As North Korea cracks down on informal markets, the country’s commercial landscape is shifting dramatically.
Since the devastating famine of the 1990s known as the Arduous March, many North Koreans have depended on market trading to survive. Now, as authorities tighten restrictions, people are finding creative new ways to make a living.
Multiple sources inside North Korea report that merchants who once sold grain and manufactured goods at major marketplaces have moved their operations home, conducting business through mobile phones instead.
This new approach works like informal food delivery: customers call merchants to order rice, side dishes, manufactured goods, and imported items, which are then brought directly to their homes.
While phone-based rice delivery isn’t entirely new, the practice has become widespread recently. Deliveries by bicycle, motorcycle, and small truck are now so common that merchants are hiring dedicated delivery staff.

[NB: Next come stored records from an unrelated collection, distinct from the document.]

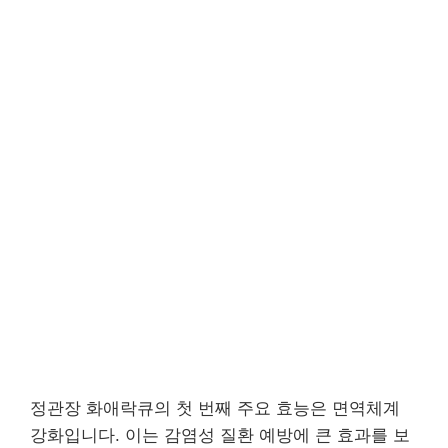
정관장 화애락큐의 첫 번째 주요 효능은 면역체계
강화입니다. 이는 감염성 질환 예방에 큰 효과를 보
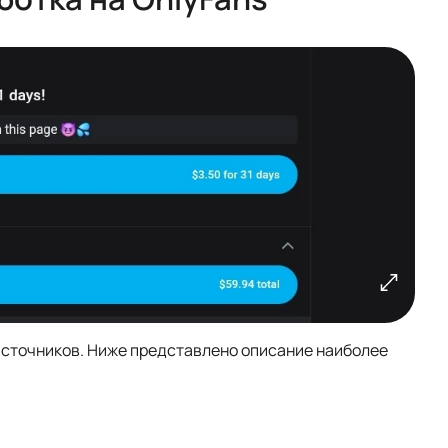
источников. Ниже представлено описание наиболее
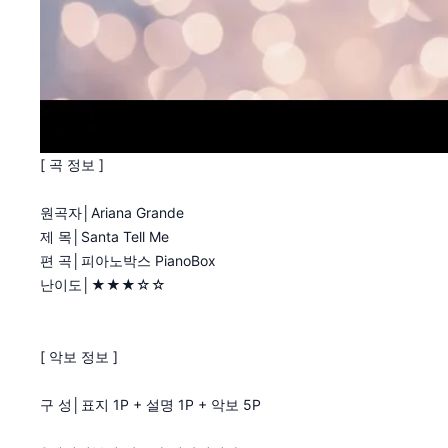
[ 곡 정보 ]
원곡자│Ariana Grande
제 목│Santa Tell Me
편 곡│피아노박스 PianoBox
난이도│★★★☆☆
[ 악보 정보 ]
구 성│표지 1P + 설명 1P + 악보 5P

Since conducting business from home or other non-market locations violates government rules, these transactions must stay under the radar. Merchants take elaborate precautions to avoid detection during unannounced police raids. They don’t save customer phone numbers and carefully time their visits when few people are around, sometimes pretending to be there for other reasons.
Trust is crucial in this underground economy. Merchants only sell to customers they’ve worked with repeatedly, avoiding strangers who might be informants.
Surviving the crackdown
When dealing in forbidden items like foreign currency or fuel, merchants use elaborate code words. Rice becomes “books,” U.S. dollars become “herring,” and Chinese yuan become “trout.” When a customer asks for “two herring,” only they know it means $200.
Even market supervisors sometimes help merchants evade enforcement. “If market supervisors comment about ‘nice weather,’ it means the enforcers won’t be making rounds,” explained a source in North Hamgyong province. “Supervisors have good reason to help vendors—without them, there are no market fees to collect.”
The crackdown has made bribes a daily necessity for merchants. “Law enforcement jobs are money-makers,” say merchants who criticize officers for exploiting market controls to collect payoffs. “Police take bribes without hesitation, and state security agents pocket our money when no one’s looking.”
A source in North Pyongan province noted, “You can’t go a single day without paying someone off. It’s especially crucial for those trading banned items. People who can’t afford bribes work in constant fear.”
Another source added, “It’s routine to give cigarettes or cash to police and other officers. Even those already bribed expect a little extra before they’ll show you respect.”
Increasingly, vendors are pushing back against the crackdowns rather than accepting them quietly. “When enforcers try to confiscate goods, vendors don’t just take it anymore,” the North Pyongan source said. “Vendors from nearby stalls will often rally together and challenge the enforcers’ actions.”